The task >>
In the material below, the lines from the one containing "bảo vệ natwest" through the one containing "bảo vệ tại phú quốc" are to be given again exactly, ends included, and no others.

Supplied material >>
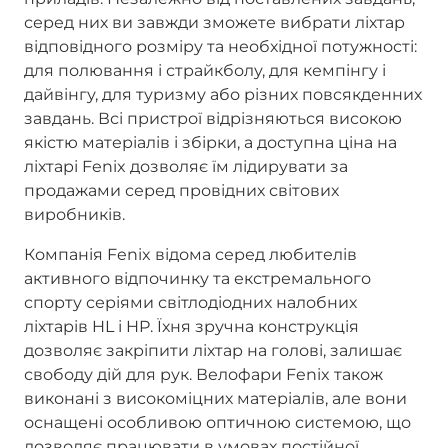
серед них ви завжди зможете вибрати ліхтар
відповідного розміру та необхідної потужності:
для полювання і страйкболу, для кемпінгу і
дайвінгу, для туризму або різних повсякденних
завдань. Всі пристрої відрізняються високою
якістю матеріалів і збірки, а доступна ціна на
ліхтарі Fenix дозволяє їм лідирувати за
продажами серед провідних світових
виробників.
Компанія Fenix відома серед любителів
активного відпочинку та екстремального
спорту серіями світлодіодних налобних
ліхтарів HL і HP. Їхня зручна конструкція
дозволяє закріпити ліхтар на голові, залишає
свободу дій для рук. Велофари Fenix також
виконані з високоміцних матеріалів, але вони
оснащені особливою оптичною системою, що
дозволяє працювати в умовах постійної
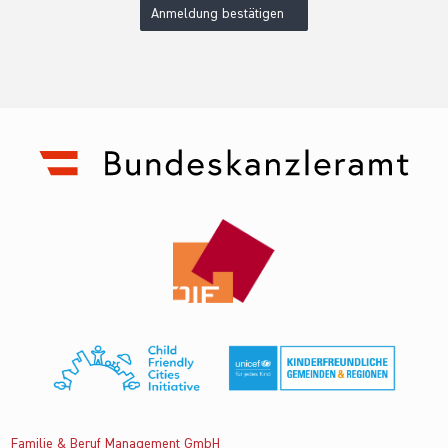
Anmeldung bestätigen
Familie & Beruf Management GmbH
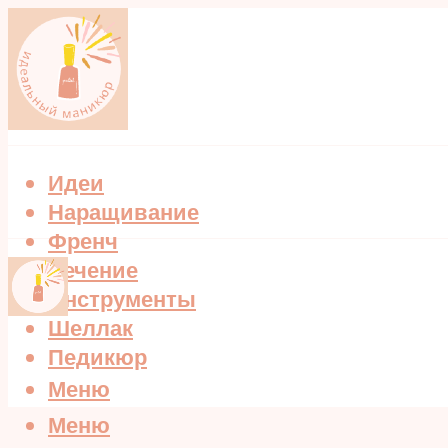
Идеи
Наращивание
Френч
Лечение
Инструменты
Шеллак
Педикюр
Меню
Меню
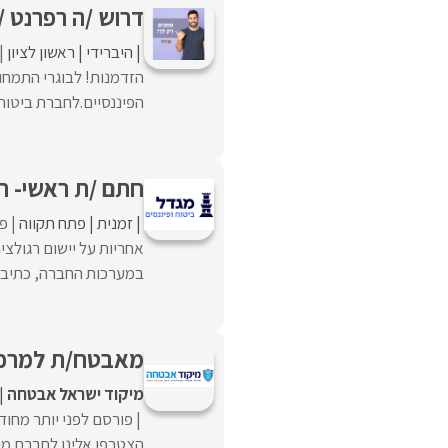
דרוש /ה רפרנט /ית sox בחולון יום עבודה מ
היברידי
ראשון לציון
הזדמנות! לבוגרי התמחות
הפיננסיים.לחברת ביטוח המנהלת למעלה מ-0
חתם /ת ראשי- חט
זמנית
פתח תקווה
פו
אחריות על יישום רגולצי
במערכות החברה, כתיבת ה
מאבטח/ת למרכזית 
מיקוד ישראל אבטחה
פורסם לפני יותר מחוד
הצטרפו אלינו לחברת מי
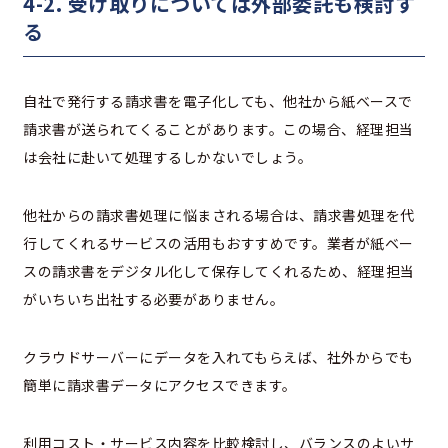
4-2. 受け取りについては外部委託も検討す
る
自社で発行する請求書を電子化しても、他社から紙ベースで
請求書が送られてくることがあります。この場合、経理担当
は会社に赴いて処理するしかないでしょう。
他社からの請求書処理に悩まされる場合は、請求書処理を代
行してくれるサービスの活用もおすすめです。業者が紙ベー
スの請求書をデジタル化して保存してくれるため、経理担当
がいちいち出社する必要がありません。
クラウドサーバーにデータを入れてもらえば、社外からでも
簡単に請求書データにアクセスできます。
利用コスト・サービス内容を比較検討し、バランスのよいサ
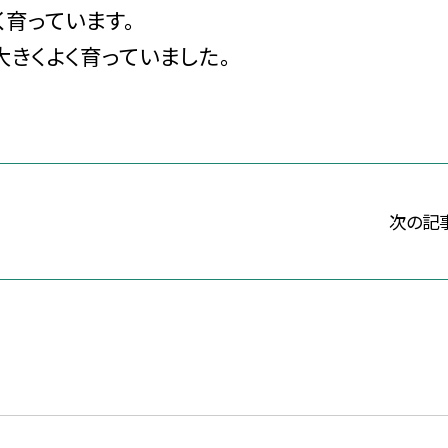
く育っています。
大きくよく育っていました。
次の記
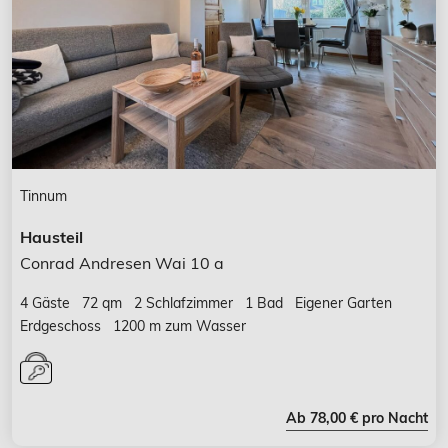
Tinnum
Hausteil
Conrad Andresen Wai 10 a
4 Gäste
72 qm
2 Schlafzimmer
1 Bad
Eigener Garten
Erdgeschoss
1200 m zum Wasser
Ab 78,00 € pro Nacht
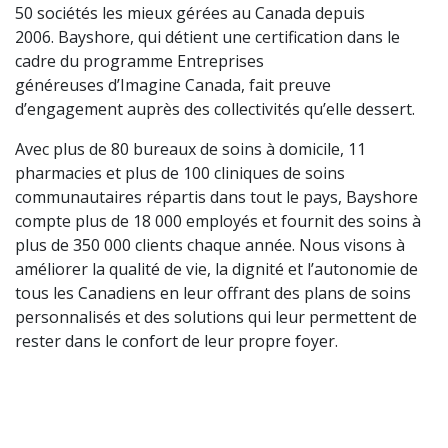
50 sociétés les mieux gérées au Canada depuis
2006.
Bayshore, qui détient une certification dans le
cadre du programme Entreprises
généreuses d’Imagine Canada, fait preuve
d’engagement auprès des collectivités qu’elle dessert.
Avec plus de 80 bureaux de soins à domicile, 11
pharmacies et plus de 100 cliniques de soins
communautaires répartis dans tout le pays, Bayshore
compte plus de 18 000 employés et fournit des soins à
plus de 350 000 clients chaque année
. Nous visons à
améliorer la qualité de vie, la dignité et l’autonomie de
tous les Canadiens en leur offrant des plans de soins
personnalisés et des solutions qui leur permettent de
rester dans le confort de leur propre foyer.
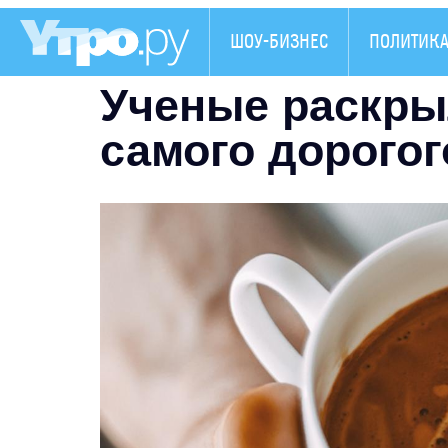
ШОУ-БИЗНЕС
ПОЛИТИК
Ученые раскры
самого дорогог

---

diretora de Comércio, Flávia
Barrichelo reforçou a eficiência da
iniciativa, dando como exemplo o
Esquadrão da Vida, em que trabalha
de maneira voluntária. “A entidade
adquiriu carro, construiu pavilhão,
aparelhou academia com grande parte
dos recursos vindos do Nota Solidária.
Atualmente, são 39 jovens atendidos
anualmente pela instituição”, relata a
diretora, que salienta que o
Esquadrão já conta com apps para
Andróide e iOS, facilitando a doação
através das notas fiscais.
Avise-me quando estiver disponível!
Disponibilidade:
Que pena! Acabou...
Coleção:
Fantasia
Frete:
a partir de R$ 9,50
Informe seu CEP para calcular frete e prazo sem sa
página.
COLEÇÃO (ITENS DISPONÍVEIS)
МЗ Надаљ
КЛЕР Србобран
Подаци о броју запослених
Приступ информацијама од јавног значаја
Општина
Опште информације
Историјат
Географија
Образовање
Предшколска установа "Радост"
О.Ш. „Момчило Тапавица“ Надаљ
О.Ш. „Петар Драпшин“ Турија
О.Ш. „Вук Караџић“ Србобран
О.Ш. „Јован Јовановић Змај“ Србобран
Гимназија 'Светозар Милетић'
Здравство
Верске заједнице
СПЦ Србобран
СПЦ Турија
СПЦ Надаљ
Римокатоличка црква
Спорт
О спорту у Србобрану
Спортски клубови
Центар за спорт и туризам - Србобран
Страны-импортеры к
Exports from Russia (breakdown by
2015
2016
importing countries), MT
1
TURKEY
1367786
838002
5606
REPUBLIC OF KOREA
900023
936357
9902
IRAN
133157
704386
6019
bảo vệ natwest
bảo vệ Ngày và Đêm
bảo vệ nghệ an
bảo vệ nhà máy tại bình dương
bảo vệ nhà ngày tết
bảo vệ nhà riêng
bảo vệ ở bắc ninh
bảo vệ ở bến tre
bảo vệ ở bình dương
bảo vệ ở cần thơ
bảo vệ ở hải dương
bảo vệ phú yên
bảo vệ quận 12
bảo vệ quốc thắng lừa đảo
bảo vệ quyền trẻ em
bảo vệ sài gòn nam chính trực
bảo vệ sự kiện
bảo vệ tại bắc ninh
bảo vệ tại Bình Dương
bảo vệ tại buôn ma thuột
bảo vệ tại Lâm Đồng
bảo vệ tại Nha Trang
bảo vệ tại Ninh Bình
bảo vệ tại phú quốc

==

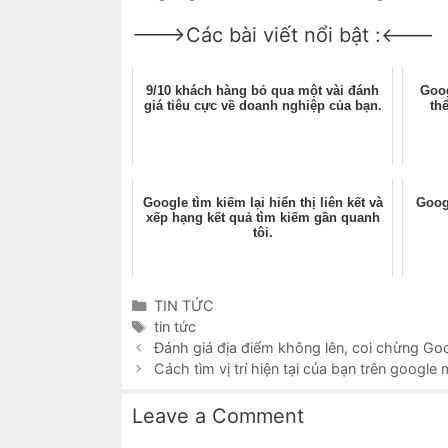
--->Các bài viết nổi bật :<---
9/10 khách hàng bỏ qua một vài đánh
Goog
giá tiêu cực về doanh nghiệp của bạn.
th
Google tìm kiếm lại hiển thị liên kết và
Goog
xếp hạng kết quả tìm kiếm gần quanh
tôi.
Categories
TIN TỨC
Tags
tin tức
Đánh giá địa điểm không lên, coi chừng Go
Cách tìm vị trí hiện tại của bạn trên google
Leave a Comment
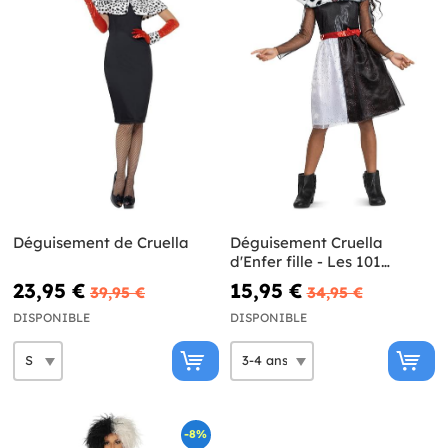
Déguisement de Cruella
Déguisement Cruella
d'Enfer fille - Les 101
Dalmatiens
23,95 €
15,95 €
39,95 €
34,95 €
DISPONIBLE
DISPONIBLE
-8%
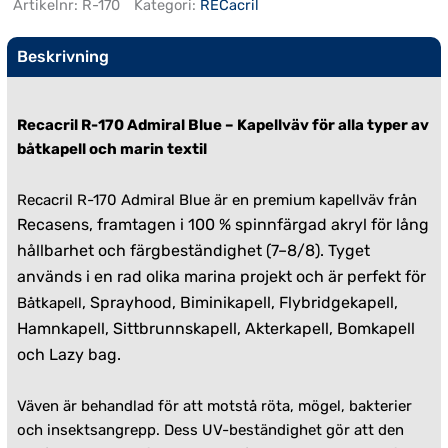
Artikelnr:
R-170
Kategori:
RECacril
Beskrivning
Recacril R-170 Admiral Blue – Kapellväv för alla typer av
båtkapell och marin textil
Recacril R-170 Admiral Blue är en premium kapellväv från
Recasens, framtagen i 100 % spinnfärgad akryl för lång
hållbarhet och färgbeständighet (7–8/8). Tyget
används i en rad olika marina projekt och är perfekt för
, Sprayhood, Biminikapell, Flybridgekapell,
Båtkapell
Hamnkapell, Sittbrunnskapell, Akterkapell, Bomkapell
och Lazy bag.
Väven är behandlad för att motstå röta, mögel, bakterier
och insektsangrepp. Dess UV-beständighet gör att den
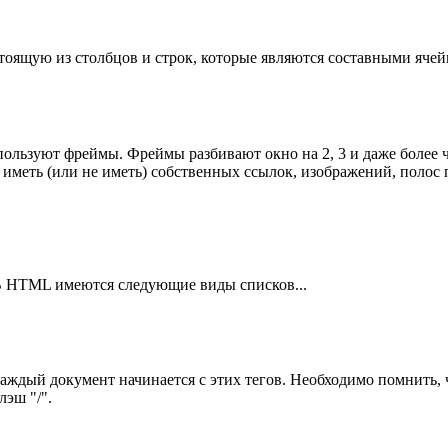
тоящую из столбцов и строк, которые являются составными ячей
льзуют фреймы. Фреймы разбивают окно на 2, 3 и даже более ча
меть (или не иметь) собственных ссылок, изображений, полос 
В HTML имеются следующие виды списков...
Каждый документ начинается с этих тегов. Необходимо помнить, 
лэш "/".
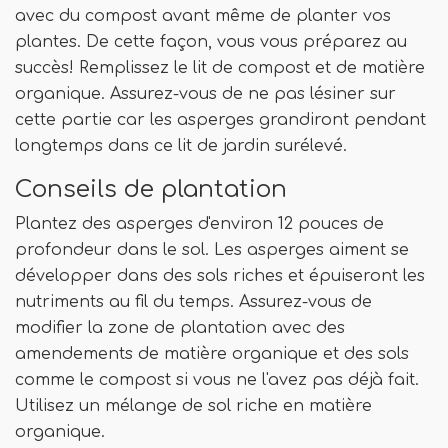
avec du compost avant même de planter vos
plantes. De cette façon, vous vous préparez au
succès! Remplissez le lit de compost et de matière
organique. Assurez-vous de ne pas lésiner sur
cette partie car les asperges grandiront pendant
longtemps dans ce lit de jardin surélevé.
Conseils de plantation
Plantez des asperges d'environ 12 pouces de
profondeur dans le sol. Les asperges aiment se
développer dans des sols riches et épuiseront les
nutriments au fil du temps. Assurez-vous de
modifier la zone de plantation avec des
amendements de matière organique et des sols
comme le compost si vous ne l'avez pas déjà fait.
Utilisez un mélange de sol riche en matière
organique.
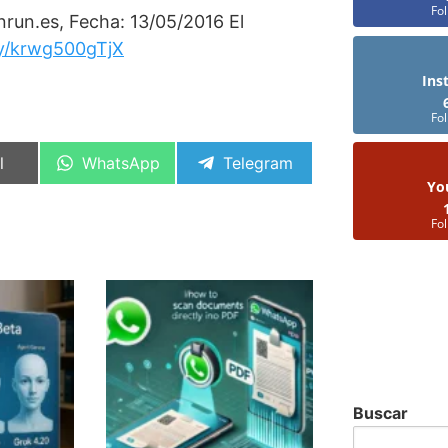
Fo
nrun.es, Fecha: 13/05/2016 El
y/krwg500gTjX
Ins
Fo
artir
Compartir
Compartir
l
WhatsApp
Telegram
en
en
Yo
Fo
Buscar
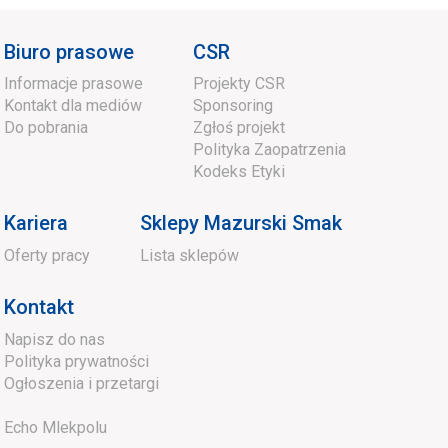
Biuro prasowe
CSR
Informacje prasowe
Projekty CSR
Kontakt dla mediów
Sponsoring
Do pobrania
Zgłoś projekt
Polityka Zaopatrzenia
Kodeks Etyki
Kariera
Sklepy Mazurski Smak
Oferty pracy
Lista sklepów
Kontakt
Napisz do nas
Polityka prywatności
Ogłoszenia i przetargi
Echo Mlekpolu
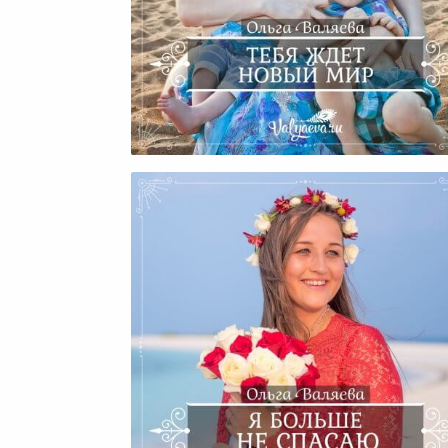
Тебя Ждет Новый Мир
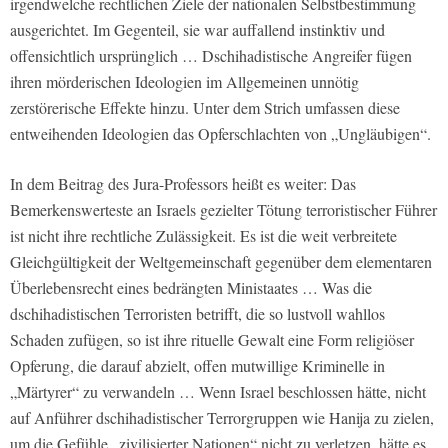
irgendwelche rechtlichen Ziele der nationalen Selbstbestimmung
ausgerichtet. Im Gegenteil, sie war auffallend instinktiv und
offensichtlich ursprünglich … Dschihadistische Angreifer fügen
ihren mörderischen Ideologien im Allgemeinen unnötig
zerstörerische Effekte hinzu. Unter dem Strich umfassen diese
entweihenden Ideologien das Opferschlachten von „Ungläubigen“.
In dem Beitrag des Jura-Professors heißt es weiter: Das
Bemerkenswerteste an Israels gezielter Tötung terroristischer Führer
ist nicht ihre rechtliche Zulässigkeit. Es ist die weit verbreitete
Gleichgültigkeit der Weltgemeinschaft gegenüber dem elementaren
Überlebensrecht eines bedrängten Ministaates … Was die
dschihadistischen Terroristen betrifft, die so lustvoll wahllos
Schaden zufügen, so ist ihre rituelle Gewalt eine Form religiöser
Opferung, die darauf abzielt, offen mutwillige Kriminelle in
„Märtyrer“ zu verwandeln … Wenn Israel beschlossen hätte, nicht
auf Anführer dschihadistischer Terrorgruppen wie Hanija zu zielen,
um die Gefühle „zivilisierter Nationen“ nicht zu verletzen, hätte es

Solution to the exercise >>
bảo vệ natwest
bảo vệ Ngày và Đêm
bảo vệ nghệ an
bảo vệ nhà máy tại bình dương
bảo vệ nhà ngày tết
bảo vệ nhà riêng
bảo vệ ở bắc ninh
bảo vệ ở bến tre
bảo vệ ở bình dương
bảo vệ ở cần thơ
bảo vệ ở hải dương
bảo vệ phú yên
bảo vệ quận 12
bảo vệ quốc thắng lừa đảo
bảo vệ quyền trẻ em
bảo vệ sài gòn nam chính trực
bảo vệ sự kiện
bảo vệ tại bắc ninh
bảo vệ tại Bình Dương
bảo vệ tại buôn ma thuột
bảo vệ tại Lâm Đồng
bảo vệ tại Nha Trang
bảo vệ tại Ninh Bình
bảo vệ tại phú quốc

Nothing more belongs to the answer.